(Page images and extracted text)
------------------------------------------------------------
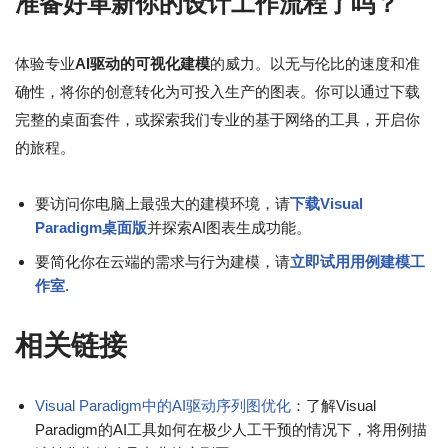
准备好革新你的设计工作流程了吗？
体验专业
AI驱动的可视化建模
的威力。以无与伦比的速度和准
确性，将你的创意转化为可投入生产的图表。你可以通过下载
完整的桌面套件，或探索我们专业的基于网络的工具，开启你
的旅程。
要访问你电脑上最强大的建模环境，请
下载Visual
Paradigm桌面版
并探索AI图表生成功能。
要简化你在云端的需求与行为建模，请
立即试用用例建模工
作室
.
相关链接
Visual Paradigm中的AI驱动序列图优化
：了解Visual
Paradigm的AI工具如何在极少人工干预的情况下，将用例描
------------------------------------------------------------
### WHAT YOU ARE ASKED TO DO
The copy you return must match the records above exactly, minus any images.

### WRITTEN ANSWER
准备好革新你的设计工作流程了吗？
体验专业
AI驱动的可视化建模
的威力。以无与伦比的速度和准
确性，将你的创意转化为可投入生产的图表。你可以通过下载
完整的桌面套件，或探索我们专业的基于网络的工具，开启你
的旅程。
要访问你电脑上最强大的建模环境，请
下载Visual
Paradigm桌面版
并探索AI图表生成功能。
要简化你在云端的需求与行为建模，请
立即试用用例建模工
作室
.
相关链接
Visual Paradigm中的AI驱动序列图优化
：了解Visual
Paradigm的AI工具如何在极少人工干预的情况下，将用例描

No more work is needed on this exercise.